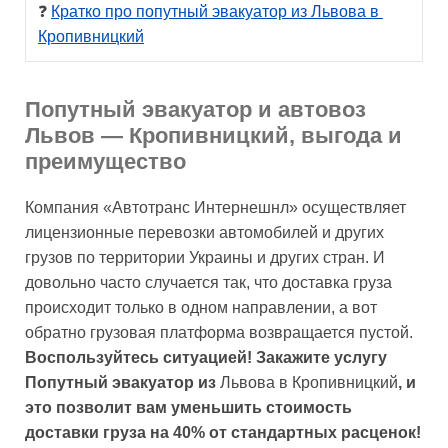
❓ 
Кратко про попутный эвакуатор из Львова в 
Кропивницкий
Попутный эвакуатор и автовоз
Львов — Кропивницкий, выгода и
преимущество
Компания «Автотранс Интернешнл» осуществляет
лицензионные перевозки автомобилей и других
грузов по территории Украины и других стран. И
довольно часто случается так, что доставка груза
происходит только в одном направлении, а вот
обратно грузовая платформа возвращается пустой.
Воспользуйтесь ситуацией!
Закажите услугу
Попутный эвакуатор из
Львова в Кропивницкий
, и
это позволит вам уменьшить стоимость
доставки груза на 40% от стандартных расценок!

* _What is expected_: Begin at the first line of the records and please reproduce every line exactly through the one containing "это позволит вам уменьшить стоимость", leaving all pictures out.

* _Answer space_:
❓ 
Кратко про попутный эвакуатор из Львова в 
Кропивницкий
Попутный эвакуатор и автовоз
Львов — Кропивницкий, выгода и
преимущество
Компания «Автотранс Интернешнл» осуществляет
лицензионные перевозки автомобилей и других
грузов по территории Украины и других стран. И
довольно часто случается так, что доставка груза
происходит только в одном направлении, а вот
обратно грузовая платформа возвращается пустой.
Воспользуйтесь ситуацией!
Закажите услугу
Попутный эвакуатор из
Львова в Кропивницкий
, и
это позволит вам уменьшить стоимость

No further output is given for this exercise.